This study explores the challenges and advances in the estimation of the state of charge (SOC) of lithium-ion batteries (LIBs), which are crucial to optimizing their performance and lifespan. This review focuses on four main techniques of SOC estimation: experimental measurement, modeling approach, data-driven approach, and joint estimation approach, highlighting the limitations and potential inaccuracies of each method. This study suggests a combined approach, incorporating correction parameters and closed-loop feedback, to improve measurement accuracy.
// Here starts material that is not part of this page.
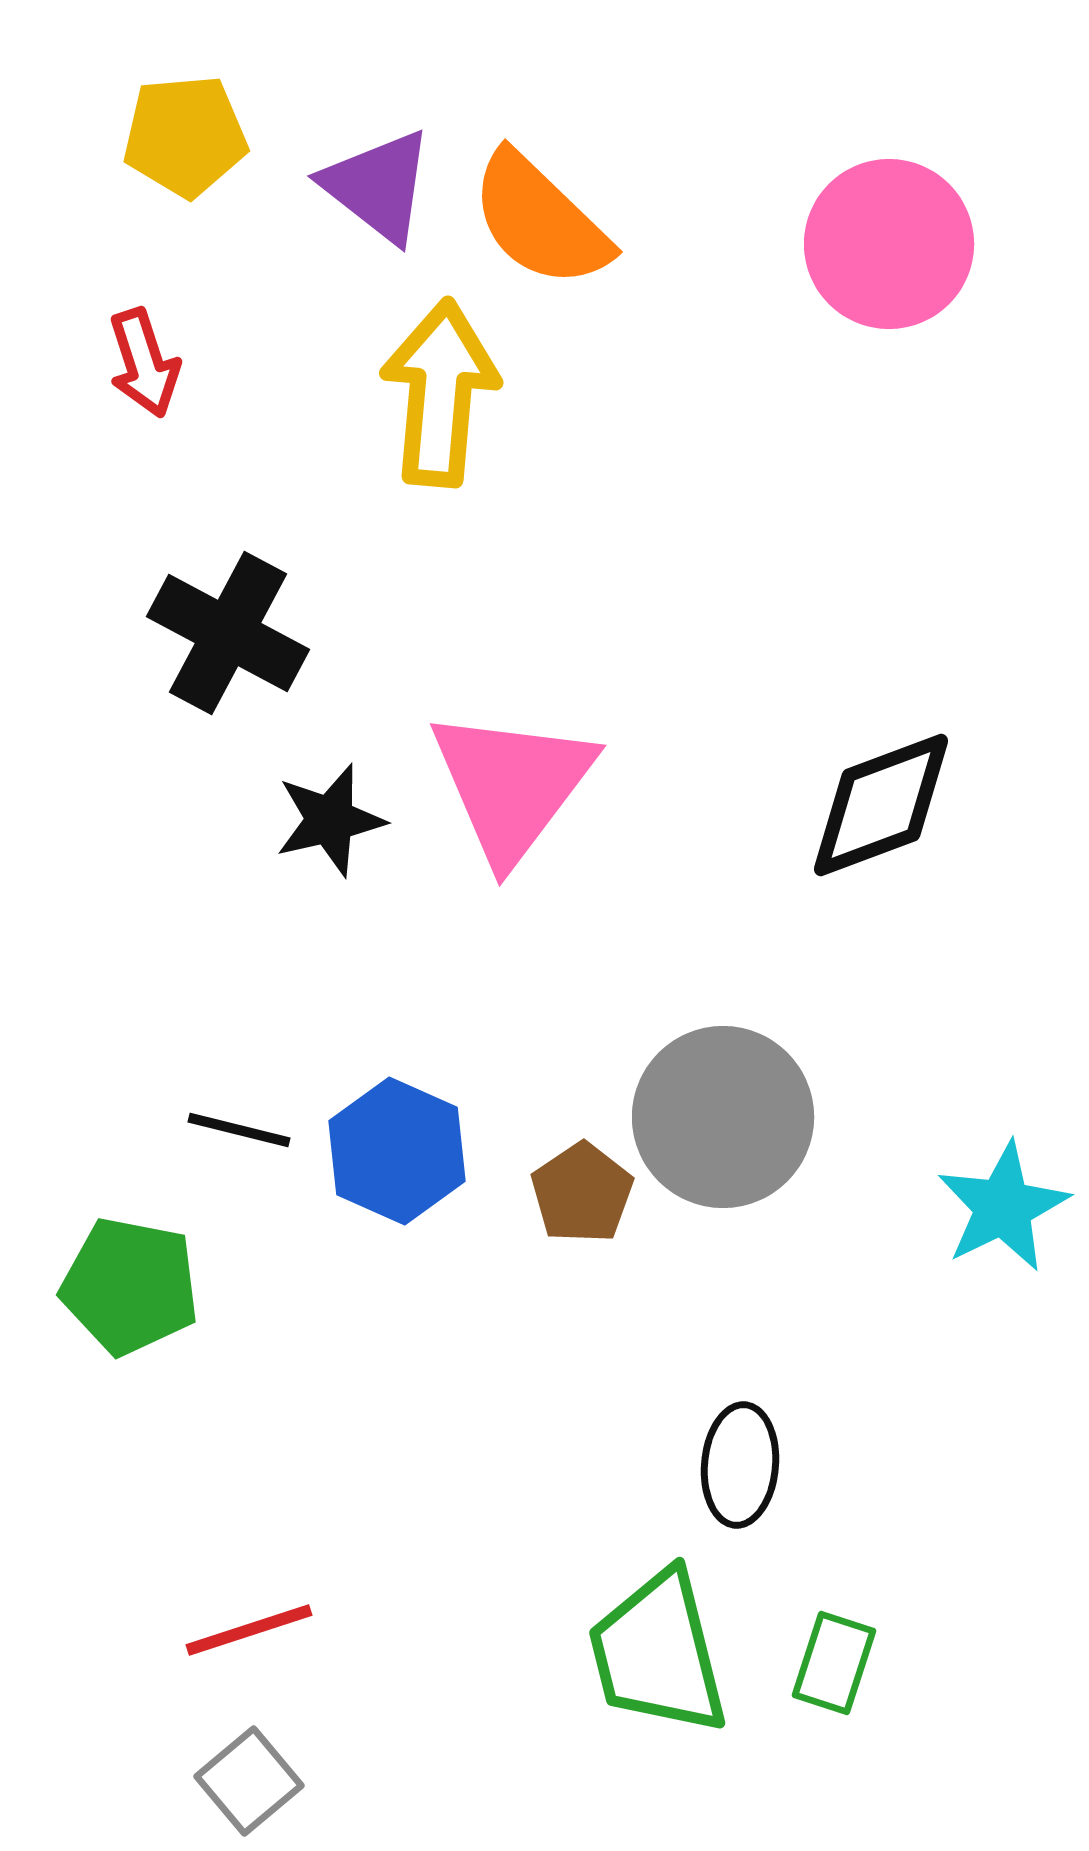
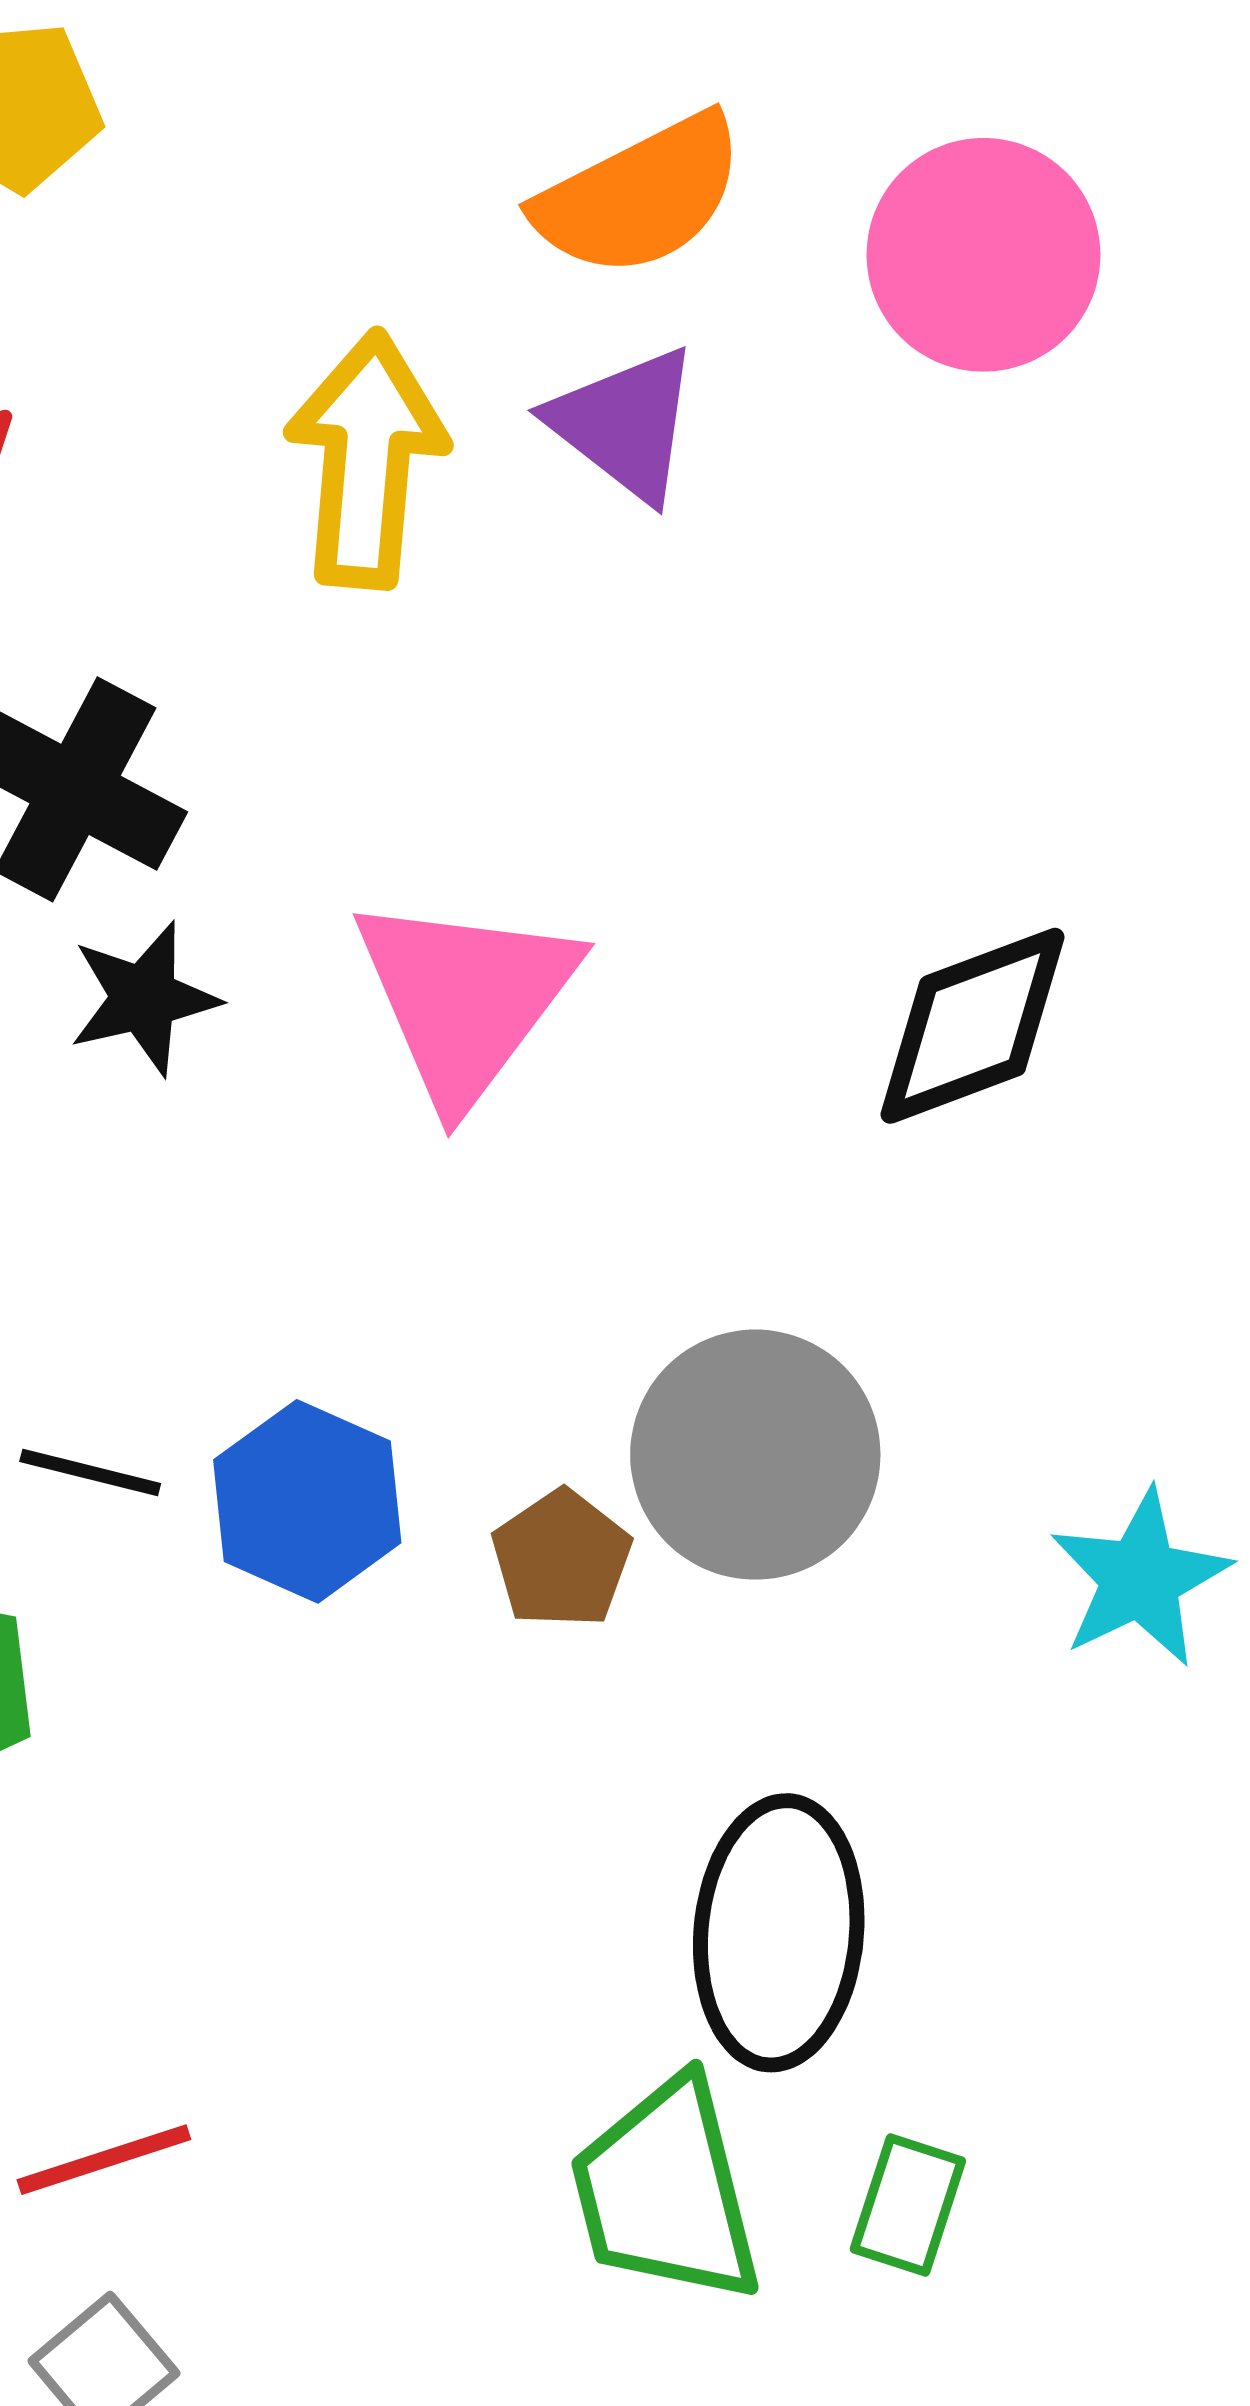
purple triangle: (378, 186) -> (625, 424), moved
orange semicircle: (540, 220) -> (640, 196), moved, turned -71
black star: (330, 820) -> (144, 998), moved
black ellipse: (740, 1465) -> (779, 1933), size x1.6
It introduces a multi-physics model that considers temperature, charging rate, and aging effects and proposes the integration of models and algorithms for optimal estimation of SOC. This research emphasizes the importance of considering temperature and aging factors in data-driven approaches. It suggests that the fusion of different methods could lead to more accurate SOC predictions, an important area for future research.

Suggested Citation

  • Xinyue Liu & Yang Gao & Kyamra Marma & Yu Miao & Lin Liu, 2024. "Advances in the Study of Techniques to Determine the Lithium-Ion Battery’s State of Charge," Energies, MDPI, vol. 17(7), pages 1-16, March.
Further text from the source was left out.